_Exercise aim_:
Write the line that contains "करावं लागेल अशा" and each one after it, word for word, ending with the final line of the data.
BEGIN Data extracts
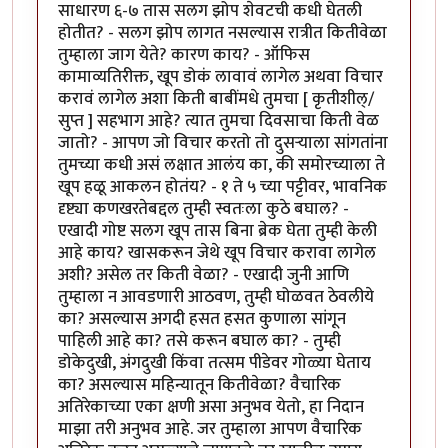
साधारण ६-७ तास सलग झोप शेवटची कधी घेतली
होतीत? - सलग झोप लागत नसल्यास रात्रीत कितीवेळा
तुम्हाला जाग येते? कारण काय? - ऑफिस
कामाव्यतिरीक्त, खूप डोकं लावावं लागेल अथवा विचार
करावं लागेल अशा किती बाबींमधे तुमचा [ कृतीशील्/
सुप्त ] सहभाग आहे? त्यात तुमचा दिवसाचा किती वेळ
जातो? - आपण जो विचार करतो तो दुसर्‍याला सांगतांना
तुमच्या कधी असं लक्षात आलंय का, की समोरच्याला ते
खूप हळू आकलन होतंय? - १ ते ५ च्या पट्टीवर, भावनिक
दृष्ट्या कणखरतेबद्दल तुम्ही स्वतःला कुठे बघाल? -
एखादी गोष्ट सलग खूप तास बिना ब्रेक घेता तुम्ही केली
आहे काय? खासकरून जेथे खूप विचार करावा लागेल
अशी? असेल तर किती वेळा? - एखादी जुनी आणि
तुम्हाला न आवडणारी आठवण, तुम्ही घोळवत ठेवलीये
का? असल्यास अगदी हसत हसत कुणाला सांगून
पाहिली आहे का? तसे करून बघाल का? - तुम्ही
डोकेदुखी, अंगदुखी किंवा तत्सम पीडेवर गोळ्या घेताय
का? असल्यास महिन्यातून कितीवेळा? वैचारिक
अतिरेकाच्या एका क्षणी असा अनुभव येतो, हा निदान
माझा तरी अनुभव आहे. जर तुम्हाला आपण वैचारिक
END Data extracts
_Answer to this task_:
करावं लागेल अशा किती बाबींमधे तुमचा [ कृतीशील्/
सुप्त ] सहभाग आहे? त्यात तुमचा दिवसाचा किती वेळ
जातो? - आपण जो विचार करतो तो दुसर्‍याला सांगतांना
तुमच्या कधी असं लक्षात आलंय का, की समोरच्याला ते
खूप हळू आकलन होतंय? - १ ते ५ च्या पट्टीवर, भावनिक
दृष्ट्या कणखरतेबद्दल तुम्ही स्वतःला कुठे बघाल? -
एखादी गोष्ट सलग खूप तास बिना ब्रेक घेता तुम्ही केली
आहे काय? खासकरून जेथे खूप विचार करावा लागेल
अशी? असेल तर किती वेळा? - एखादी जुनी आणि
तुम्हाला न आवडणारी आठवण, तुम्ही घोळवत ठेवलीये
का? असल्यास अगदी हसत हसत कुणाला सांगून
पाहिली आहे का? तसे करून बघाल का? - तुम्ही
डोकेदुखी, अंगदुखी किंवा तत्सम पीडेवर गोळ्या घेताय
का? असल्यास महिन्यातून कितीवेळा? वैचारिक
अतिरेकाच्या एका क्षणी असा अनुभव येतो, हा निदान
माझा तरी अनुभव आहे. जर तुम्हाला आपण वैचारिक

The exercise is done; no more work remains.